At the beginning of our conversation, Wiebke told us some basic facts about her personal history and her current work in the German parliament. Then the interview started.

Here is a paraphrased and translated report of the interview.

Our German Group of students asked the following questions:


Does the German parliament neglect certain people?

Maybe some people just miss out on politics. However, it seems that there are
populist politicians who can reach out to those people. We have to think about
our way of communication and how improve it.


Some people are sad because the democratic parties appear to be too similar.
What also makes them upset is lobbying and corruption.


I think that the great coalition of CDU, CSU and SPD forced those parties to
show a lack of contrasts. This is in fact a problem.

However, when politicians turn out to be corrupt, we can always vote for
different ones when the next election happens. But it is a duty of voters to
do sufficient research before they handle the ballot papers.

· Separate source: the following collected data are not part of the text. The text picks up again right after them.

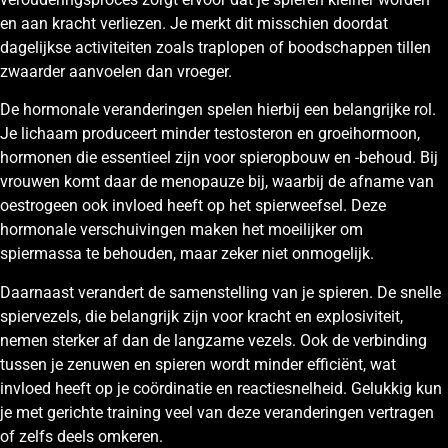
en aan kracht verliezen. Je merkt dit misschien doordat
dagelijkse activiteiten zoals traplopen of boodschappen tillen
zwaarder aanvoelen dan vroeger.
De hormonale veranderingen spelen hierbij een belangrijke rol.
Je lichaam produceert minder testosteron en groeihormoon,
hormonen die essentieel zijn voor spieropbouw en -behoud. Bij
vrouwen komt daar de menopauze bij, waarbij de afname van
oestrogeen ook invloed heeft op het spierweefsel. Deze
hormonale verschuivingen maken het moeilijker om
spiermassa te behouden, maar zeker niet onmogelijk.
Daarnaast verandert de samenstelling van je spieren. De snelle
spiervezels, die belangrijk zijn voor kracht en explosiviteit,
nemen sterker af dan de langzame vezels. Ook de verbinding
tussen je zenuwen en spieren wordt minder efficiënt, wat
invloed heeft op je coördinatie en reactiesnelheid. Gelukkig kun
je met gerichte training veel van deze veranderingen vertragen
of zelfs deels omkeren.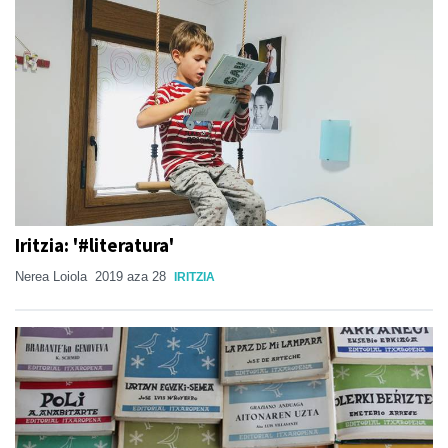
Iritzia: '#literatura'
Nerea Loiola
2019 aza 28
IRITZIA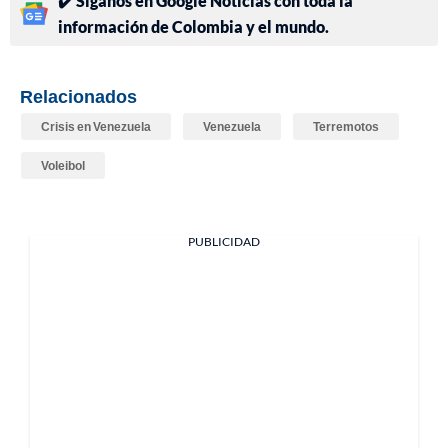
✔️ Síganos en Google Noticias con toda la
información de Colombia y el mundo.
Relacionados
Crisis en Venezuela
Venezuela
Terremotos
Voleibol
PUBLICIDAD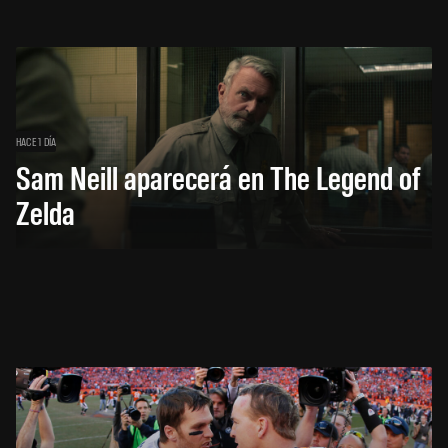
HACE 1 DÍA
Sam Neill aparecerá en The Legend of
Zelda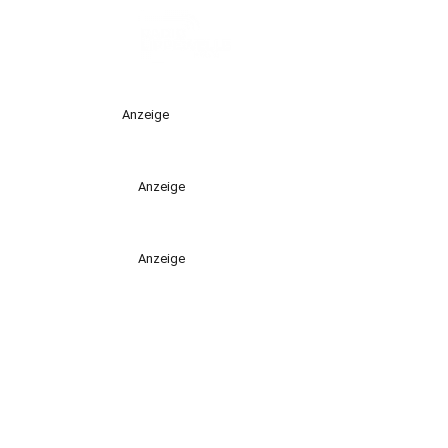
Anzeige
Anzeige
Anzeige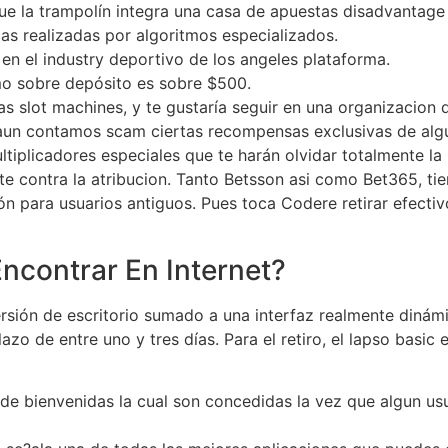
ue la trampolín integra una casa de apuestas disadvantage
cas realizadas por algoritmos especializados.
o en el industry deportivo de los angeles plataforma.
mo sobre depósito es sobre $500.
las slot machines, y te gustaría seguir en una organizacion
 aun contamos scam ciertas recompensas exclusivas de algu
ultiplicadores especiales que te harán olvidar totalmente l
hete contra la atribucion. Tanto Betsson asi como Bet365, 
ón para usuarios antiguos. Pues toca Codere retirar efect
ncontrar En Internet?
rsión de escritorio sumado a una interfaz realmente dinámi
o de entre uno y tres días. Para el retiro, el lapso basic 
de bienvenidas la cual son concedidas la vez que algun usua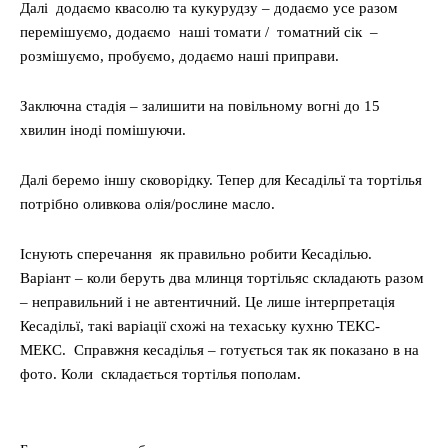
Далі додаємо квасолю та кукурудзу – додаємо усе разом
перемішуємо, додаємо наші томати / томатний сік –
розмішуємо, пробуємо, додаємо наші приправи.
Заключна стадія – залишити на повільному вогні до 15
хвилин іноді помішуючи.
Далі беремо іншу сковорідку. Тепер для Кесадільї та тортілья
потрібно оливкова олія/рослине масло.
Існують сперечання як правильно робити Кесаділью.
Варіант – коли беруть два млинця тортільяс складають разом
– неправильний і не автентичний. Це лише інтерпретація
Кесадільї, такі варіації схожі на техаську кухню ТЕКС-
МЕКС. Справжня кесаділья – готується так як показано в на
фото. Коли складається тортілья пополам.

(hint added by the editor: abgeordnetenwatch.de)


What should schools teach to prevent belief in dangerous conspiracy theories?

The most important skill is the ability to check the credibility of sources.
E.g., students should ask themselves if articles show different points of view.


Did the German democracy remain stable so far?

Yes, because we have a great and smart constitution. Especially the separation
of powers is very important in my opinion. But there is a small and loud minority
of people who do not agree to democratic traditions. We should counter them!


How will it be possible to combine climate protection goals and economy?

I have to be honest here: climate is just one out of many important topics
that we have to deal with currently. For example, we do not want coal miners
to drop out of society because they might lose their job. However, we are
ready to support sustainability with the help of higher budgets.


Could the European Union break apart because of a missing feeling of unity?

I am worried indeed that some states like Poland or Hungary might already be
on the anti-european road because their separation of powers has become brittle.
We should be careful to not let them ruin our idea of democracy.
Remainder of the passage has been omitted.